The obtained precipitate was washed with PBS and vacuum dried for further in vitro studies such as MTT assay and cell uptake assay.

DOX release

To evaluate the release rate of DOX from nanocarrier, 4 mg of DOX-FGO was dispersed in 10 ml of phosphate-buffered saline (PBS) solution in various pH solutions (7.4, and 5.2). All of these solutions were shaken in a 37ºC incubator for pre-determined interval times. The supernatant absorbance was measured by the UV-vis spectrophotometer at a wavelength of 480 nm. The DOX concentration was calculated using the calibration curve.
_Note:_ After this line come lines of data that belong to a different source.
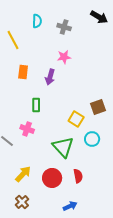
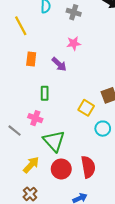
purple arrow: (50, 77) -> (59, 64), turned -63
green triangle: (63, 147) -> (54, 141), moved
red semicircle: (78, 176) -> (88, 167), size x1.5

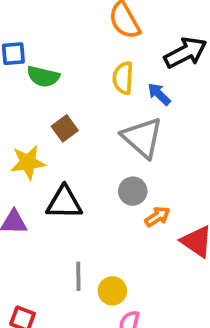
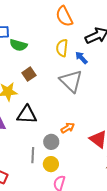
gray circle: (133, 191) -> (51, 142), moved
orange arrow: (157, 217) -> (68, 128), moved

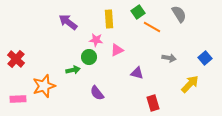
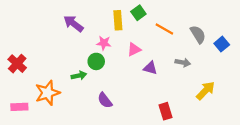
green square: (138, 12) -> (138, 13), moved
gray semicircle: (179, 14) -> (198, 34), moved
pink triangle: (117, 50) -> (134, 50), moved
blue square: (205, 58) -> (222, 44), moved
purple triangle: (137, 73) -> (150, 68), moved

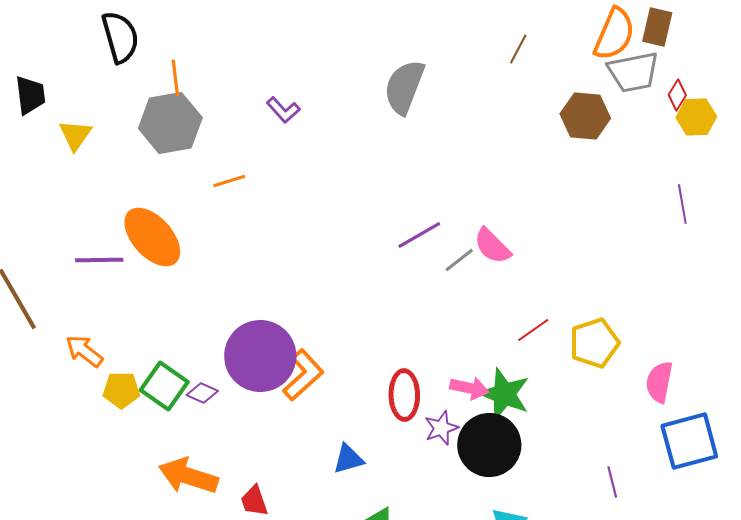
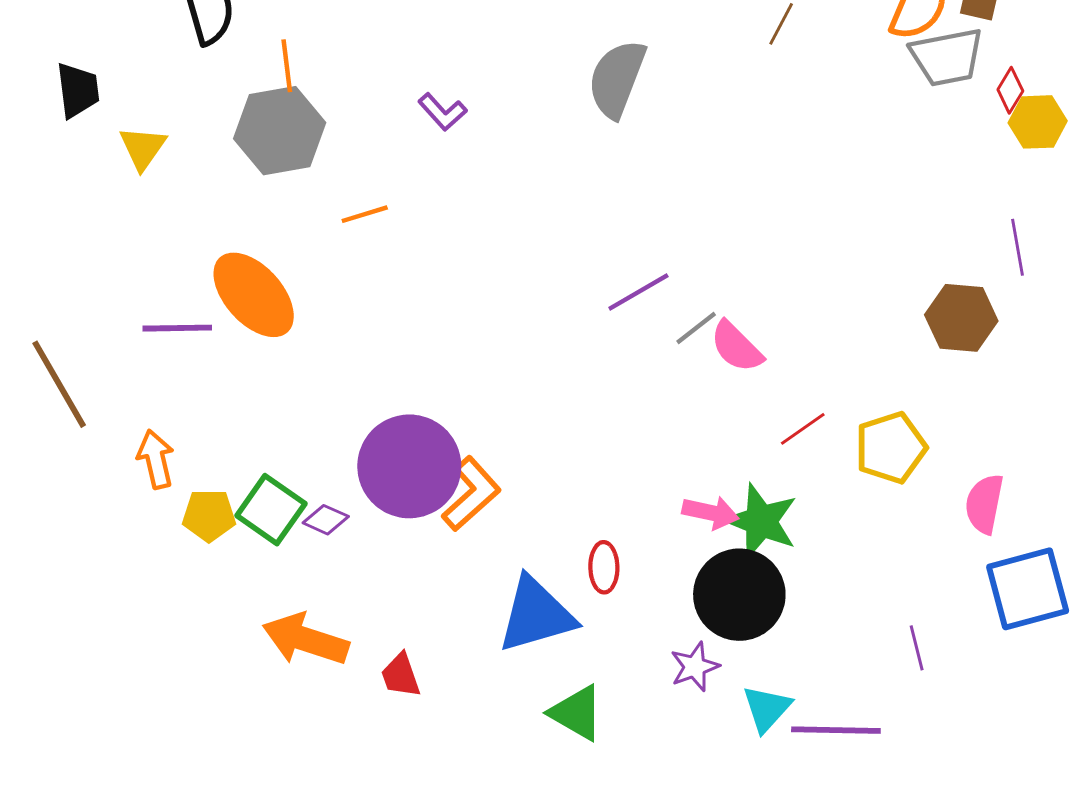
brown hexagon: (585, 116) -> (961, 318), moved
pink semicircle: (492, 246) -> (736, 347), moved
orange arrow: (84, 351) -> (156, 459), turned 39
red ellipse: (404, 395) -> (604, 567), moved, size x0.7
purple star: (441, 428) -> (695, 667), moved
blue triangle: (348, 459) -> (536, 615), size x1.8

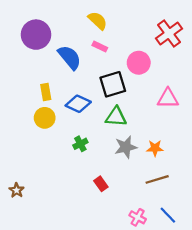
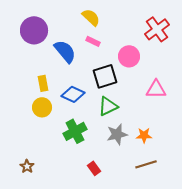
green triangle: (116, 117) -> (108, 106), turned -30
green cross: (80, 144) -> (75, 131), size x1.6
brown star: (17, 190) -> (27, 166), moved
Cell culture and MTT assay

For the measurement of cytotoxicity, an MTT assay was used. ³³ The MG-63 cells were cultured in RPMI medium (containing streptomycin and penicillin) with 10% FBS and incubated at 37°C (with 95% humidity and 5% CO₂). To assay cytotoxicity, 10 000 cells were seeded per well in the 96 well plates, and 200 µL of culture medium was added with 10% FBS to each well. ³⁴ The plates were incubated at 5% CO₂ and in a humidified atmosphere for 24 hours at 37°C so that the cells have enough time to stick to the bottom of the wells. After preparing serial dilutions, the cells were treated with indicated concentrations of FGO, free DOX, and DOX-FGO (10, 5, 2.5, 1.25, 0.625, 0.312 µg/ mL). The concentrations of DOX-FGO were based on the content of DOX. A control group without treatment for each of these groups was considered. Each of the wells was washed two times with PBS after 48 hours of incubation. Then, a 180 µL growth medium with 10% FBS and 20 µL MTT solution was added to each well and incubated for 4 hours. After this period, the contents were removed and 150 µL DMSO was added to each well to solve the crystals of formazan. ELISA reader (Awareness Technology, Palm City, FL, USA) at 570 nm was used to determine the absorbance of the formazan. All tests were performed in triplicate. The following formula was used to calculate the cell viability:

Cellular uptake assay

Fluorescence microscopy and flow cytometry were implemented to evaluate the qualitative and quantitative cellular uptake of the DOX-FGO. For this purpose, 5×10⁵ MG-63 cells per well were seeded in six-well plates and 24 hours incubated. Then these cells were treated with DOX-FGO at IC₅₀ value (0.293 μg/mL) for 0.5, 1, and 2 hours. Finally, the cells were eluted with PBS and the cellular uptake was assessed and analyzed by FACSCalibur flow cytometry. (Becton Dickinson Immunocytometry Systems, San Jose, CA, USA). The quantitative intracellular uptake test with flow cytometry was repeated for free DOX.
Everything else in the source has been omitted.